*** MATERIAL SHOWN Section Begins ***

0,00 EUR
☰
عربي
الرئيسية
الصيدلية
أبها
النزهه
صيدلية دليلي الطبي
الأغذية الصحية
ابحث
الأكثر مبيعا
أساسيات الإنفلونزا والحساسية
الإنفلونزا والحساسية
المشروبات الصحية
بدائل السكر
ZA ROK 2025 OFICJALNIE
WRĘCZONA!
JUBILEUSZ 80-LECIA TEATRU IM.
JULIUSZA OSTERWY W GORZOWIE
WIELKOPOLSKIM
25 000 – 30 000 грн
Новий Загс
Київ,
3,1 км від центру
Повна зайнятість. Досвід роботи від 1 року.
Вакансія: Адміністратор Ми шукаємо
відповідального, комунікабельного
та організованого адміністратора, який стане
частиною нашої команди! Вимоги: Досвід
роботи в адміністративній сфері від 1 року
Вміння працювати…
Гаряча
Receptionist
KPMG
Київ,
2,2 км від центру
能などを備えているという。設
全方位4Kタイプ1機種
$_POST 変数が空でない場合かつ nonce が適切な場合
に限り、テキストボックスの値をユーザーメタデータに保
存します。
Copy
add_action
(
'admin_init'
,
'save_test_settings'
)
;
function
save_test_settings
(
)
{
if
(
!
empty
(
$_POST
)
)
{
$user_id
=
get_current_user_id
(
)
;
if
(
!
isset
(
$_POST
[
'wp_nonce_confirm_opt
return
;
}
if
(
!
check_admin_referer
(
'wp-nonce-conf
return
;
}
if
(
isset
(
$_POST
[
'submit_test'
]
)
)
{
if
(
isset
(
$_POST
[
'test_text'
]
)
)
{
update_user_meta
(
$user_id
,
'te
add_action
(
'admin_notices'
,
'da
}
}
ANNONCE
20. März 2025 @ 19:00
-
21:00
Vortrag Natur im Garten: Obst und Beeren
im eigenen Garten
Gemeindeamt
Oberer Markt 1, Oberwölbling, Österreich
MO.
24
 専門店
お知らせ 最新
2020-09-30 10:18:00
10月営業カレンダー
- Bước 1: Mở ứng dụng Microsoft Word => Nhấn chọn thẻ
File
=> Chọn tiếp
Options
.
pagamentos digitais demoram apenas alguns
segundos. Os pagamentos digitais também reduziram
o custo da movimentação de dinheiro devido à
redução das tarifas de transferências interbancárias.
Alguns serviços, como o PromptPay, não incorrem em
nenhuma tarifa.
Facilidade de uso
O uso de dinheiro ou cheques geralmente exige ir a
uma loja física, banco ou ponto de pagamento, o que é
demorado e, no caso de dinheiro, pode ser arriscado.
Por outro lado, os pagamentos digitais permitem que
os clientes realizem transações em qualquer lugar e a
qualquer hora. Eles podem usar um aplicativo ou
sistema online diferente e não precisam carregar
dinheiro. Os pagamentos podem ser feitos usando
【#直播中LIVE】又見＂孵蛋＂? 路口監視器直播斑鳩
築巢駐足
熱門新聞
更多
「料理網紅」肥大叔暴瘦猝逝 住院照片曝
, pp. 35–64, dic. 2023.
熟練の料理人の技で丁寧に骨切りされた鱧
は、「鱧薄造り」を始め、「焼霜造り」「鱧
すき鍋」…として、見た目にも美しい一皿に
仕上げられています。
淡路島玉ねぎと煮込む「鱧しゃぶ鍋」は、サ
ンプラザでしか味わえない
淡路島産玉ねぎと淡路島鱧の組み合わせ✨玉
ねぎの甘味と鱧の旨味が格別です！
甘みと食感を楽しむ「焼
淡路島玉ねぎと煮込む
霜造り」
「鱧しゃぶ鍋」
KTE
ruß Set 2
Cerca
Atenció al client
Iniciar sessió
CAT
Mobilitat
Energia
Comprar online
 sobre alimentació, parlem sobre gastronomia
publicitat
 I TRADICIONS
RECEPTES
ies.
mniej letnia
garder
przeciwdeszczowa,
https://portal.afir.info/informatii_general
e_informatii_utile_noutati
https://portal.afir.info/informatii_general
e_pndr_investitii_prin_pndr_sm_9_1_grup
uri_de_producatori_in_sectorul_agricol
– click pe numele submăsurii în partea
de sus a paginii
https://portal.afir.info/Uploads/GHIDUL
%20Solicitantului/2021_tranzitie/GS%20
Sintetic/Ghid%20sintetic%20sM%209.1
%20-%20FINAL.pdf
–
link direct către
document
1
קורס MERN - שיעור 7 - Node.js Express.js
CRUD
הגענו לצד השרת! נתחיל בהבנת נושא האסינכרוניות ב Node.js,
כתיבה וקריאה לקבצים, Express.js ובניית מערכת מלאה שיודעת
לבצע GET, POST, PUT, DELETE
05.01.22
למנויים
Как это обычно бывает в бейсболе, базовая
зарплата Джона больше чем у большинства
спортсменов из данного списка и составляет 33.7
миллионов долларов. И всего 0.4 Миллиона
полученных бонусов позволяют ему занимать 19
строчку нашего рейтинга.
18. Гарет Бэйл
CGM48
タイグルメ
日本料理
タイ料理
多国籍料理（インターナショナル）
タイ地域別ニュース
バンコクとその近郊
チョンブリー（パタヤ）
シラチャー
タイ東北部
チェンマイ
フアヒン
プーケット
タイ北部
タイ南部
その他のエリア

*** MATERIAL SHOWN Section Ends ***

**TASK INSTRUCTIONS**
Reproduce exactly the stretch of the material above that starts at the line with "роботи в адміністративній сфері від 1 року" and ends at the line with "segundos. Os pagamentos", both included, and nothing else.

**SOLUTION TO THIS TASK**
роботи в адміністративній сфері від 1 року
Вміння працювати…
Гаряча
Receptionist
KPMG
Київ,
2,2 км від центру
能などを備えているという。設
全方位4Kタイプ1機種
$_POST 変数が空でない場合かつ nonce が適切な場合
に限り、テキストボックスの値をユーザーメタデータに保
存します。
Copy
add_action
(
'admin_init'
,
'save_test_settings'
)
;
function
save_test_settings
(
)
{
if
(
!
empty
(
$_POST
)
)
{
$user_id
=
get_current_user_id
(
)
;
if
(
!
isset
(
$_POST
[
'wp_nonce_confirm_opt
return
;
}
if
(
!
check_admin_referer
(
'wp-nonce-conf
return
;
}
if
(
isset
(
$_POST
[
'submit_test'
]
)
)
{
if
(
isset
(
$_POST
[
'test_text'
]
)
)
{
update_user_meta
(
$user_id
,
'te
add_action
(
'admin_notices'
,
'da
}
}
ANNONCE
20. März 2025 @ 19:00
-
21:00
Vortrag Natur im Garten: Obst und Beeren
im eigenen Garten
Gemeindeamt
Oberer Markt 1, Oberwölbling, Österreich
MO.
24
 専門店
お知らせ 最新
2020-09-30 10:18:00
10月営業カレンダー
- Bước 1: Mở ứng dụng Microsoft Word => Nhấn chọn thẻ
File
=> Chọn tiếp
Options
.
pagamentos digitais demoram apenas alguns
segundos. Os pagamentos digitais também reduziram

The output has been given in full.